Витя скрипнул зубами и полез через плетень…
Вечером с Тоськой случилась истерика. Она билась на кровати в рыданиях, выкрикивая, что молодость проходит, что никому она не нужна, на черта ей эта красота, на черта жизнь такая — лучше утопиться.
— Да что ж ты бесишься-то! — говорила расстроенная мать. — Или я тебя держу? За ногу привязываю? Вон, погляди, Петька Дашкевич какой парень…
— Нужен мне молокосос! — отвечала Тоська.
— Ну, дак взяла бы Виктора простила. Семеновна седни опять заходила — плакалась: переживает он, говорит, шибко, кается.
— Нужен мне женатик!
— Где ж я тебе других-то возьму? — тоже кричала мать. — В печке испеку?!
Майор Витя исковеркал свою судьбу — так дружно решили на улице. Он устроился служить в милицию и попросил назначения куда-то в Горную Шорию — начальником райотдела. Накануне отъезда Витя в два дня женился на шалопутной Верке и увез ее с собой, ополоумевшую от счастья.
Тоська осенью поступила в вечернюю школу.
ЛЕТО СОЛНЕЧНОГО ЗАТМЕНИЯ
Не умею выдумывать — вот какая беда. В смысле — сочинять. Хотя сочинительство и хлеб мой насущный, и занятие вполне почтенное. Да и само слово «сочинитель» едва ли не древнее и понятнее позднейшего «литератор». Но вот… не могу. Сколько раз порывался я начать повествование как-нибудь этак: «Иван Иванович проснулся утром, напился кофию, надел архалук и поехал на Бежин луг…» — и всегда терпел крах. Потому что не знаю никакого Ивана Ивановича. Не встречал. С ним вместе не служил. И не могу представить ни его кофия, ни его судьбы. Худо-бедно я знаю себя. Худо-бедно — тех, с кем соприкасался плечами, чью жизнь, чьи истории наблюдал с близкого расстояния. Но этою, говорят, мало. Надобно уметь представлять.
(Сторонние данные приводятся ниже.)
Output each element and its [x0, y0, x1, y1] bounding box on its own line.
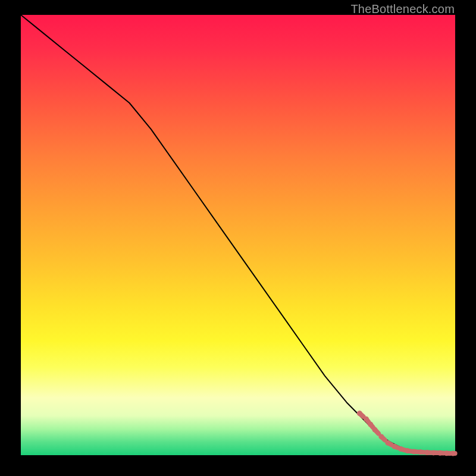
highlight-scatter — [357, 411, 456, 456]
highlight-point — [398, 446, 403, 452]
chart-frame: TheBottleneck.com — [0, 0, 476, 476]
highlight-point — [378, 434, 384, 439]
highlight-point — [364, 416, 369, 422]
attribution-label: TheBottleneck.com — [350, 2, 455, 16]
highlight-point — [450, 451, 456, 456]
highlight-point — [357, 411, 362, 416]
highlight-point — [418, 449, 423, 455]
bottleneck-curve — [21, 15, 455, 453]
highlight-point — [431, 450, 436, 455]
highlight-point — [372, 427, 377, 433]
highlight-point — [437, 450, 443, 456]
highlight-point — [405, 448, 410, 453]
highlight-point — [411, 449, 416, 455]
highlight-point — [368, 422, 373, 427]
chart-overlay — [21, 15, 455, 455]
highlight-point — [392, 444, 397, 449]
highlight-point — [385, 440, 390, 446]
highlight-point — [424, 450, 430, 455]
highlight-point — [444, 450, 449, 456]
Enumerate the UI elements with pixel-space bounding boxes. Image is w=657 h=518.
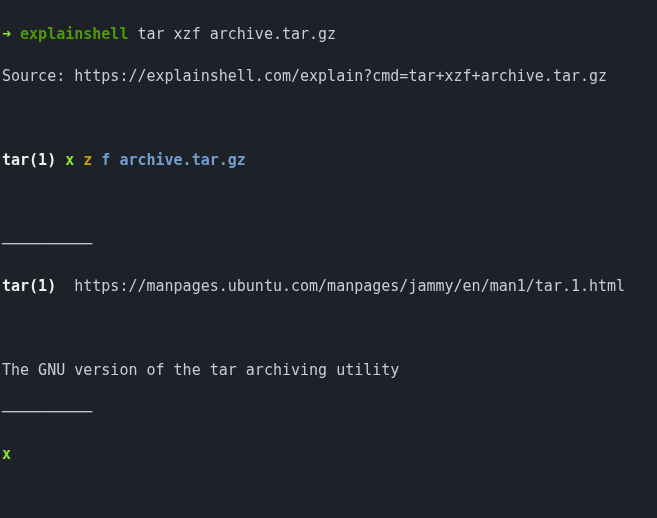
section-tar-name: tar(1)	[2, 277, 56, 295]
header-z: z	[83, 151, 92, 169]
source-url: https://explainshell.com/explain?cmd=tar…	[74, 67, 607, 85]
header-tar: tar(1)	[2, 151, 56, 169]
prompt-arrow-icon: ➜	[2, 25, 11, 43]
blank-line	[2, 192, 655, 213]
blank-line	[2, 486, 655, 507]
blank-line	[2, 318, 655, 339]
section-tar-desc: The GNU version of the tar archiving uti…	[2, 360, 655, 381]
header-f: f archive.tar.gz	[101, 151, 246, 169]
divider: ──────────	[2, 234, 655, 255]
terminal-output: ➜ explainshell tar xzf archive.tar.gz So…	[0, 0, 657, 518]
section-tar-header: tar(1) https://manpages.ubuntu.com/manpa…	[2, 276, 655, 297]
blank-line	[2, 108, 655, 129]
prompt-line: ➜ explainshell tar xzf archive.tar.gz	[2, 24, 655, 45]
divider: ──────────	[2, 402, 655, 423]
prompt-command: tar xzf archive.tar.gz	[137, 25, 336, 43]
prompt-program: explainshell	[20, 25, 128, 43]
source-label: Source:	[2, 67, 74, 85]
section-x-header: x	[2, 444, 655, 465]
header-x: x	[65, 151, 74, 169]
header-line: tar(1) x z f archive.tar.gz	[2, 150, 655, 171]
section-tar-url: https://manpages.ubuntu.com/manpages/jam…	[74, 277, 625, 295]
source-line: Source: https://explainshell.com/explain…	[2, 66, 655, 87]
section-x-name: x	[2, 445, 11, 463]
Один мой приятель, известный литератор (я его глубоко уважаю), прямо-таки на теоретическом уровне доказывает: пока человек пишет только о себе, о своей жене, теще, соседе — о ближних, — он еще не писатель, а так… зарисовывальщик. И лишь когда он проникнет в душу дальнего, неизвестного — вот тогда заработает право носить высокое звание российского литератора.
Да бог бы с ней, с теорией. Теорий-то разных много. Практика бьет — вот в чем дело. Другой раз — прямо наотмашь.
Написал как-то о знакомых дураках. Они себя — дураки дураками — а узнали. И в крик: оклеветал! Ладно — дураки: что с них взять? О генерале знакомом написал — умном, интеллигентном. С симпатией и сочувствием написал. Про то, как он двух мужиков не смог прокормить. Такие, извиняюсь, глоты попались — чуть по миру его не пустили. Так вот, мужики — ничего, а генерал обиделся. Да так крепко, что подговорил других генералов — и пошли они на меня войной. Мать честная! Года два, однако, в осаде держали. Фронт развернули от Москвы до Охотского моря.
Если память мне не изменяет, именно после этой кровопролитной кампании я сделал последнюю отчаянную попытку научиться писать по рецепту моего друга-теоретика. Ну да, после нее… Об этой попытке хочу рассказать отдельно. Для чего? Да хотя бы в назидание — прежде всего самому себе.
Итак, безумно жарким летом, в памятный год полного солнечного затмения, сбежал я на дачу. Сбежал от городского варева, от суеты, телефонных звонков, собраний, от позарез необходимых, а чаще всего вовсе не нужных встреч, от бесконечных «надо», — сбежал, чтобы, наконец-то, сгрести в кучу расползшиеся, растерзанные мысли и спокойно поработать. Пусть даже не написать что-то, начав и кончив, а хоть зацепиться за работу, заболеть ею, повесить этот сладкий груз на душу. Чтобы лежала потом на краешке стола спасительная стопочка бумаги — и гипнотизировала, укоряла, тянула к себе, как магнит. Ну, и была, как уже говорилось, спецустановка: сочинять! Завеситься, закрыться, зажмуриться. Не увлекаться — тьфу, тьфу! — ни злободневностью, ни близлежащестью. «Иван Иванович проснулся утром…» — и все. И шабаш!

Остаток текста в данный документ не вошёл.